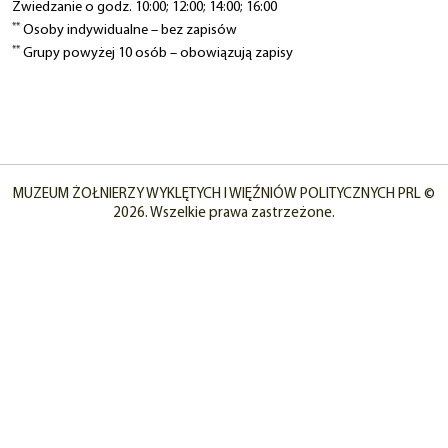
Zwiedzanie o godz. 10:00; 12:00; 14:00; 16:00
**
Osoby indywidualne – bez zapisów
**
Grupy powyżej 10 osób – obowiązują zapisy
MUZEUM ŻOŁNIERZY WYKLĘTYCH I WIĘŹNIÓW POLITYCZNYCH PRL ©
2026. Wszelkie prawa zastrzeżone.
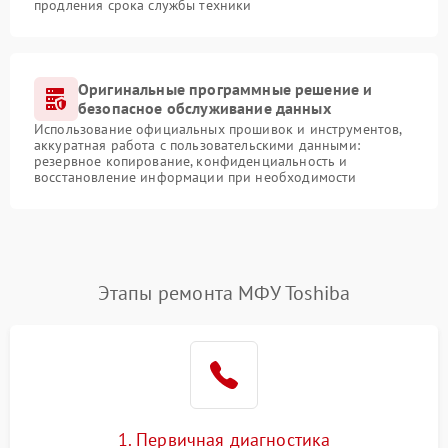
продления срока службы техники
Оригинальные программные решение и
безопасное обслуживание данных
Использование официальных прошивок и инструментов,
аккуратная работа с пользовательскими данными:
резервное копирование, конфиденциальность и
восстановление информации при необходимости
Этапы ремонта МФУ Toshiba
1. Первичная диагностика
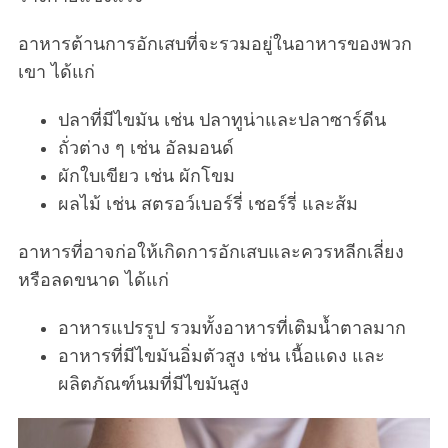
อาหารต้านการอักเสบที่จะรวมอยู่ในอาหารของพวก
เขา ได้แก่
ปลาที่มีไขมัน เช่น ปลาทูน่าและปลาซาร์ดีน
ถั่วต่าง ๆ เช่น อัลมอนด์
ผักใบเขียว เช่น ผักโขม
ผลไม้ เช่น สตรอว์เบอร์รี่ เชอร์รี่ และส้ม
อาหารที่อาจก่อให้เกิดการอักเสบและควรหลีกเลี่ยง
หรือลดขนาด ได้แก่
อาหารแปรรูป รวมทั้งอาหารที่เติมน้ำตาลมาก
อาหารที่มีไขมันอิ่มตัวสูง เช่น เนื้อแดง และ
ผลิตภัณฑ์นมที่มีไขมันสูง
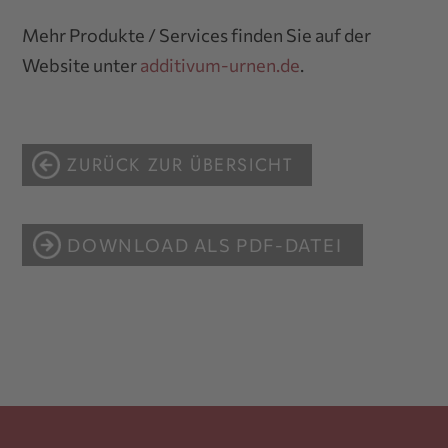
Mehr Produkte / Services finden Sie auf der
Website unter
additivum-urnen.de
.
ZURÜCK ZUR ÜBERSICHT
DOWNLOAD ALS PDF-DATEI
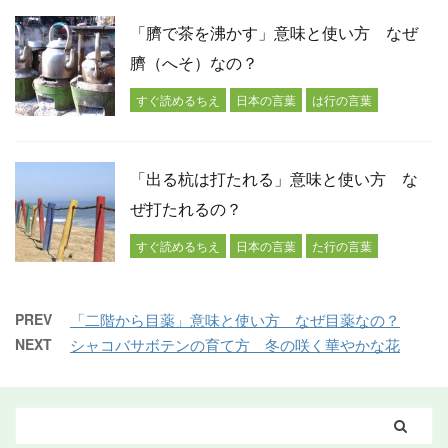
「臍で茶を沸かす」意味と使い方 なぜ
臍（へそ）なの？
すぐ読めるちえ
日本の言葉
は行の言葉
「出る杭は打たれる」意味と使い方 な
ぜ打たれるの？
すぐ読めるちえ
日本の言葉
た行の言葉
PREV
「二階から目薬」意味と使い方 なぜ目薬なの？
NEXT
シャコバサボテンの育て方 冬の咲く華やかな花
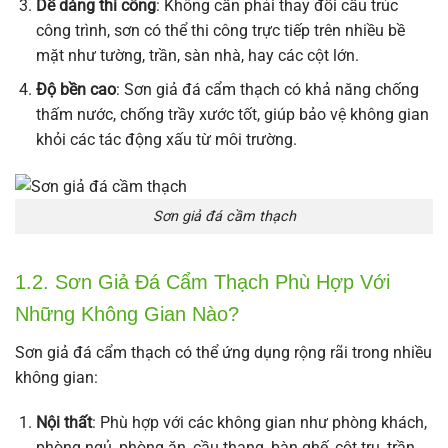
Dễ dàng thi công
: Không cần phải thay đổi cấu trúc
công trình, sơn có thể thi công trực tiếp trên nhiều bề
mặt như tường, trần, sàn nhà, hay các cột lớn.
Độ bền cao
: Sơn giả đá cẩm thạch có khả năng chống
thấm nước, chống trầy xước tốt, giúp bảo vệ không gian
khỏi các tác động xấu từ môi trường.
Sơn giả đá cầm thạch
1.2. Sơn Giả Đá Cẩm Thạch Phù Hợp Với
Những Không Gian Nào?
Sơn giả đá cẩm thạch có thể ứng dụng rộng rãi trong nhiều
không gian:
Nội thất
: Phù hợp với các không gian như phòng khách,
phòng ngủ, phòng ăn, cầu thang, bàn ghế, cột trụ, trần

- - -

* [Problem to solve] Reproduce the complete set of records verbatim and omit the pictures.

* [Task solution]
Zwiedzanie o godz. 10:00; 12:00; 14:00; 16:00
**
Osoby indywidualne – bez zapisów
**
Grupy powyżej 10 osób – obowiązują zapisy
MUZEUM ŻOŁNIERZY WYKLĘTYCH I WIĘŹNIÓW POLITYCZNYCH PRL ©
2026. Wszelkie prawa zastrzeżone.
продления срока службы техники
Оригинальные программные решение и
безопасное обслуживание данных
Использование официальных прошивок и инструментов,
аккуратная работа с пользовательскими данными:
резервное копирование, конфиденциальность и
восстановление информации при необходимости
Этапы ремонта МФУ Toshiba
1. Первичная диагностика
อาหารต้านการอักเสบที่จะรวมอยู่ในอาหารของพวก
เขา ได้แก่
ปลาที่มีไขมัน เช่น ปลาทูน่าและปลาซาร์ดีน
ถั่วต่าง ๆ เช่น อัลมอนด์
ผักใบเขียว เช่น ผักโขม
ผลไม้ เช่น สตรอว์เบอร์รี่ เชอร์รี่ และส้ม
อาหารที่อาจก่อให้เกิดการอักเสบและควรหลีกเลี่ยง
หรือลดขนาด ได้แก่
อาหารแปรรูป รวมทั้งอาหารที่เติมน้ำตาลมาก
อาหารที่มีไขมันอิ่มตัวสูง เช่น เนื้อแดง และ
ผลิตภัณฑ์นมที่มีไขมันสูง
Mehr Produkte / Services finden Sie auf der
Website unter
additivum-urnen.de
.
ZURÜCK ZUR ÜBERSICHT
DOWNLOAD ALS PDF-DATEI
「臍で茶を沸かす」意味と使い方 なぜ
臍（へそ）なの？
すぐ読めるちえ
日本の言葉
は行の言葉
「出る杭は打たれる」意味と使い方 な
ぜ打たれるの？
すぐ読めるちえ
日本の言葉
た行の言葉
PREV
「二階から目薬」意味と使い方 なぜ目薬なの？
NEXT
シャコバサボテンの育て方 冬の咲く華やかな花
Dễ dàng thi công
: Không cần phải thay đổi cấu trúc
công trình, sơn có thể thi công trực tiếp trên nhiều bề
mặt như tường, trần, sàn nhà, hay các cột lớn.
Độ bền cao
: Sơn giả đá cẩm thạch có khả năng chống
thấm nước, chống trầy xước tốt, giúp bảo vệ không gian
khỏi các tác động xấu từ môi trường.
Sơn giả đá cầm thạch
1.2. Sơn Giả Đá Cẩm Thạch Phù Hợp Với
Những Không Gian Nào?
Sơn giả đá cẩm thạch có thể ứng dụng rộng rãi trong nhiều
không gian:
Nội thất
: Phù hợp với các không gian như phòng khách,
phòng ngủ, phòng ăn, cầu thang, bàn ghế, cột trụ, trần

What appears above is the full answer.